In the mother of all threads on this issue, someone said, "The software rasterizer is just a general hint, that the graphics chip is not properly installed and/or set up." See http://www.uluga.ubuntuforums.org/showthread.php?5=799070&page=61. I also saw some posts indicating that the problems affecting at least some users would not be fixed until the next version of Ubuntu, in October 2009.

It appeared, here, that the appropriate steps might differ depending on whether you were running i386 or (as in my case) amd64. (See http://ubuntuforums.org/showthread.php?t=1130582. The steps advised in that thread were fairly complex. Since it was not directly addressing my precise situation, I did not try them.)

In a new Terminal session, I tried "gconftool-2 --set --type=bool /apps/metacity/general/compositing_manager false" because someone said that helped them, but now the system was more or less unresponsive. I restarted and tried that command again. This time, it seemed to run, at least in the sense that it took me back to a prompt without any message. I then tried "compiz --replace" but this noted that xgl was still not present and "No whitelisted driver found" and therefore "aborting and using fallback: /usr/bin/metacity." This was all very reminiscent of the problem in http://ubuntuforums.org/showthread.php?t=609295, but there they concluded they didn't have the right kind of video card, whereas mine had been working fine.

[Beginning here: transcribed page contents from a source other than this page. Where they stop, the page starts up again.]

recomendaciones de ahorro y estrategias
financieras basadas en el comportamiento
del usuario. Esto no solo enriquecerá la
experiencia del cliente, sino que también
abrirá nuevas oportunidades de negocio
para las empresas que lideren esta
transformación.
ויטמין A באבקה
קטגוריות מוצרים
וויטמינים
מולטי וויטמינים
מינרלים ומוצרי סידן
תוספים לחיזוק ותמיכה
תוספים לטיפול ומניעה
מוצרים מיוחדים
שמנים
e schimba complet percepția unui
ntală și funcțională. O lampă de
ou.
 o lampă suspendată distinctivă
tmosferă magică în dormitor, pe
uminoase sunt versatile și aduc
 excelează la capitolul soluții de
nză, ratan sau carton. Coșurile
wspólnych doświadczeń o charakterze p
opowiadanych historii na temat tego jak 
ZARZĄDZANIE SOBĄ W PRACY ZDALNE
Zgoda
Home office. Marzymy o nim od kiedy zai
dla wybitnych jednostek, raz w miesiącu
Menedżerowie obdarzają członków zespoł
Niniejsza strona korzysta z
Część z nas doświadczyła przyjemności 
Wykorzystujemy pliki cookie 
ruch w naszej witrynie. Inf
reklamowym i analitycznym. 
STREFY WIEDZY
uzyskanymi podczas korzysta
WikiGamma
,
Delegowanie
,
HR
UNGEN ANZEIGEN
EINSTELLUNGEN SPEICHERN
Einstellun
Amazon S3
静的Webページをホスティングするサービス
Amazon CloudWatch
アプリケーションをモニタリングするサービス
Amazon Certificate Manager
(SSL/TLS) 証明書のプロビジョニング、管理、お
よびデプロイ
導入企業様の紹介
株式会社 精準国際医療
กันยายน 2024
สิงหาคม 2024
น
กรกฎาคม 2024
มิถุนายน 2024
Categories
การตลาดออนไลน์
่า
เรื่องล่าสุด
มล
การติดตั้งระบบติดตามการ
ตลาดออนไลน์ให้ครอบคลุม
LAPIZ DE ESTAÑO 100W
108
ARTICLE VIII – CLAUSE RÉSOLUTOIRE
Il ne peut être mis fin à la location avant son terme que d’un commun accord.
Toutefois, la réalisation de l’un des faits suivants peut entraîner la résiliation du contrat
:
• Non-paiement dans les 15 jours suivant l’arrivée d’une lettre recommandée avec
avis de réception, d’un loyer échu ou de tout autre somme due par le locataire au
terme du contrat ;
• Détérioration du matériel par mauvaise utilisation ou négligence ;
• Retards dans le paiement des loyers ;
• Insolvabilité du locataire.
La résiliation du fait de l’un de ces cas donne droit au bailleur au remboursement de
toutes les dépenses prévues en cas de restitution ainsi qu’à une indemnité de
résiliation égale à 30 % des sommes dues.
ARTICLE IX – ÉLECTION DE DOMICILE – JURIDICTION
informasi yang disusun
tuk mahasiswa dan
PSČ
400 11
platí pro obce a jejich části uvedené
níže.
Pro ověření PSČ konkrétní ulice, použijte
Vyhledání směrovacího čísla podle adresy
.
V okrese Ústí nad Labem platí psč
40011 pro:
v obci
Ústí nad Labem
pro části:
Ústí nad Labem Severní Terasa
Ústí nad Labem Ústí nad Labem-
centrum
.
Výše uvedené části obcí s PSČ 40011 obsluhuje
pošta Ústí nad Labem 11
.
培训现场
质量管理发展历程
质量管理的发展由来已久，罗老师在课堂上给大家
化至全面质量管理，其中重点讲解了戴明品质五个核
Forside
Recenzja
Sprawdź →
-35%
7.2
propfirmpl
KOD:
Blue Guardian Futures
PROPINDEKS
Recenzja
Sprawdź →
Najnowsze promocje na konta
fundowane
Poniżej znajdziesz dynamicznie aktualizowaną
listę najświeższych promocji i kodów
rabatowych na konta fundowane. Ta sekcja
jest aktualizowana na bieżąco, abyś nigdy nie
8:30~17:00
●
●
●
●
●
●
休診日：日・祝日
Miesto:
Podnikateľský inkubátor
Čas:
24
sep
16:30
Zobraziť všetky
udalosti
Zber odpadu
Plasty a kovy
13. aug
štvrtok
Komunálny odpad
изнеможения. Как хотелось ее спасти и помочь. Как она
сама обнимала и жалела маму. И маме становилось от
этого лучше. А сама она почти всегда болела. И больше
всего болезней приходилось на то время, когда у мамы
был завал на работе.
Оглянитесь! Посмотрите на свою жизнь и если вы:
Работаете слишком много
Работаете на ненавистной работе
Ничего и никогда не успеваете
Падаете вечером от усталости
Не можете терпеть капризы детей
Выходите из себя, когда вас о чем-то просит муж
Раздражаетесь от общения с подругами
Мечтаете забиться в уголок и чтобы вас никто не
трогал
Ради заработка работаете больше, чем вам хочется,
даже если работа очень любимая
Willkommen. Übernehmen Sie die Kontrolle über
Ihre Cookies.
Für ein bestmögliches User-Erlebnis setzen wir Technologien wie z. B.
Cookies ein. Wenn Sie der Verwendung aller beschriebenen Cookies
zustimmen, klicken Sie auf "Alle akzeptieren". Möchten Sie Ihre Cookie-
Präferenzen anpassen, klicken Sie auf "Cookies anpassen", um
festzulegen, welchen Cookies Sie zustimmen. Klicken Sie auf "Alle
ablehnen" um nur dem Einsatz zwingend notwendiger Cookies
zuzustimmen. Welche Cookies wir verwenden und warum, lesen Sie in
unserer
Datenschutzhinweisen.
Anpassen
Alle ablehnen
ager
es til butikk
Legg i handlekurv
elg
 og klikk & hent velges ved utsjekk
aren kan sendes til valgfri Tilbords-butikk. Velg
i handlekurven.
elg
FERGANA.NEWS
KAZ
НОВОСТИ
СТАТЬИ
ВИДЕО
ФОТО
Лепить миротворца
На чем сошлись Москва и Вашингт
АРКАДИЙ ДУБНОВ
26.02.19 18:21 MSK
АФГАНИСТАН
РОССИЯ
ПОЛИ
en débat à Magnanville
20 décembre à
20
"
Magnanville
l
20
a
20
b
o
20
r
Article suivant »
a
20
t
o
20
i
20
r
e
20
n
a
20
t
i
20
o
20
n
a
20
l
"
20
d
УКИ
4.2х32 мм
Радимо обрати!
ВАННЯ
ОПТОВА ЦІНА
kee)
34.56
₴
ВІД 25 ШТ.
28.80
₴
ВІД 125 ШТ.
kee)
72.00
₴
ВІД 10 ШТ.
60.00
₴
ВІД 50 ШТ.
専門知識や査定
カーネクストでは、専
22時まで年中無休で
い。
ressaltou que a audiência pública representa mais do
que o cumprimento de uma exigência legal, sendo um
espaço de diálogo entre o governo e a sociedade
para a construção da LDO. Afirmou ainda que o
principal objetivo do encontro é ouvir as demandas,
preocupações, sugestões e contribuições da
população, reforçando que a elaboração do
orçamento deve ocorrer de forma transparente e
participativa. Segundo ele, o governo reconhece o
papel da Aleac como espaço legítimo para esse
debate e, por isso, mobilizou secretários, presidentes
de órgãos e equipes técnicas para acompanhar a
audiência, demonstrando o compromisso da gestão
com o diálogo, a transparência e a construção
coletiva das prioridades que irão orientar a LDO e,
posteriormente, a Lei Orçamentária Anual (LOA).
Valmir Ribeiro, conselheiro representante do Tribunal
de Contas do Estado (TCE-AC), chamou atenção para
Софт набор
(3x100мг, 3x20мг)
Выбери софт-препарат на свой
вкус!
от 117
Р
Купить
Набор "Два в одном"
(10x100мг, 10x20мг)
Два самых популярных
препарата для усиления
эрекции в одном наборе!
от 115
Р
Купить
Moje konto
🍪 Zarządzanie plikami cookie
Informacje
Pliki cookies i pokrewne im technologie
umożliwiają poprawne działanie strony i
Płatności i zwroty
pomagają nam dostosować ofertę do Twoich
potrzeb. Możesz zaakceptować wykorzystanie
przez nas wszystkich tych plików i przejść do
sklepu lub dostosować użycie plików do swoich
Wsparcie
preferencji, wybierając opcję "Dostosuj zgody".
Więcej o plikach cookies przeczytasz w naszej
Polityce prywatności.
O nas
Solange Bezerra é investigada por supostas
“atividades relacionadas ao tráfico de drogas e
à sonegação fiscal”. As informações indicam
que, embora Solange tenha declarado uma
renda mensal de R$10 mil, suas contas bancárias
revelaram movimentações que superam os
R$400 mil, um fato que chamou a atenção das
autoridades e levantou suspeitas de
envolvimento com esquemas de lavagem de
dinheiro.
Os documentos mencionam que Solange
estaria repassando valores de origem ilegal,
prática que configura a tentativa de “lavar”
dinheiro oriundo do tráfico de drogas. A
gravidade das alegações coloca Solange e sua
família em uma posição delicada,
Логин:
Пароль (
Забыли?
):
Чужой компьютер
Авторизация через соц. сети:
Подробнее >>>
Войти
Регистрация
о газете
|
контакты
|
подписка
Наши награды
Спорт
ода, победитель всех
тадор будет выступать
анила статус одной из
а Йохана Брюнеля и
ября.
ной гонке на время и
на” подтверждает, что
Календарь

Another possibility was to add another repository for drivers. See http://webupd8.blogspot.com/2009/05/graphic-video-drivers-ubuntu-repository.html. But now I found that other aspects of my system weren't working. For one thing, the top bar was not appearing on various windows, so I could not grab and move them. I also could not select different programs from the taskbar. So having started to follow those instructions, I found that I could not get back to the Software Sources window to continue. I restarted the system. This time, I was able to add the suggested repositories. I also made sure I had checked the basic canonical.com repository. But now I got a "no public key" error. It seems I had not copied the entire public key (including its header) as advised in that webpage. I tried again. This time it worked. But now I saw, in one of the comments, that this was going to give me highly experimental stuff, and if I wanted stable current drivers I should instead use https://launchpad.net/%7Eubuntu-x-swat/+archive/x-updates. I had to click and unclick one of the Third-Party Software entries to get the Reload option. But evidently I misunderstood the purpose of this exercise. When I was done, Synaptic did not show any newer nVidia drivers. Hardware Drivers did show that I now had a free nvidia driver that was currently in use (as distinct from nVidia's own proprietary drivers), but I was still not able to get custom effects working in Appearance.

Having spent enough time to reinstall the system twice, I gave up and did exactly that.

Revision history for this message
FactTech (launchpad-facttechnologies) said :
#11

I haven't experienced a lockup on start for over a week. The critical difference seemed to be an update to the intel video driver I got from jaunty-proposed.

I'm still experiencing a black screen hang frequently (but unpredictably) whenever I switch to a console using CTRL-ALT-<#> or issue 'sudo /etc/init.d/gdm restart' from a console. However, since this question was originally about the hang on startup, I am closing it.